------ Dataset records

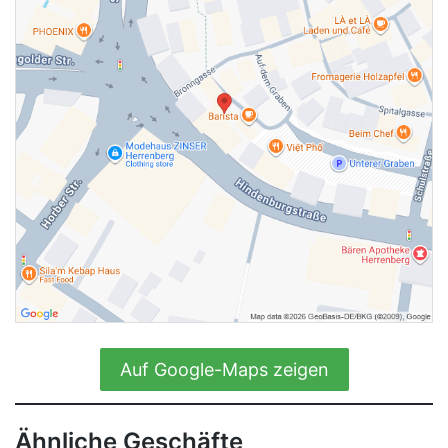
Auf Google-Maps zeigen
Ähnliche Geschäfte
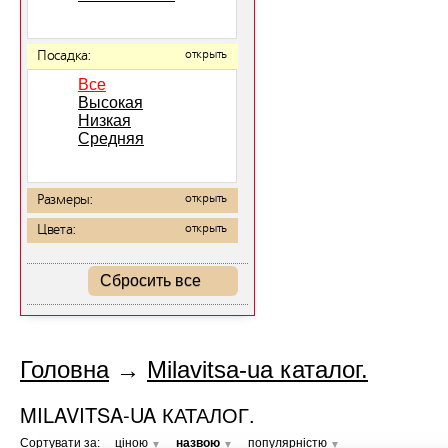
Посадка:
открыть
Все
Высокая
Низкая
Средняя
Размеры:
открыть
Цвета:
открыть
Сбросить все
Головна
→
Milavitsa-ua каталог.
MILAVITSA-UA КАТАЛОГ.
Сортувати за:
ціною
назвою
популярністю
▼
▼
▼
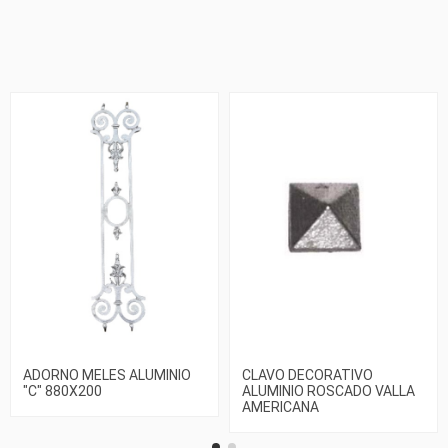
ADORNO MELES ALUMINIO
CLAVO DECORATIVO
"C" 880X200
ALUMINIO ROSCADO VALLA
AMERICANA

------------

## Work to complete
Reproduce each line of the records exactly, omitting any picture.

## Final answer
Auf Google-Maps zeigen
Ähnliche Geschäfte
Посадка:
открыть
Все
Высокая
Низкая
Средняя
Размеры:
открыть
Цвета:
открыть
Сбросить все
Головна
→
Milavitsa-ua каталог.
MILAVITSA-UA КАТАЛОГ.
Сортувати за:
ціною
назвою
популярністю
▼
▼
▼
ADORNO MELES ALUMINIO
CLAVO DECORATIVO
"C" 880X200
ALUMINIO ROSCADO VALLA
AMERICANA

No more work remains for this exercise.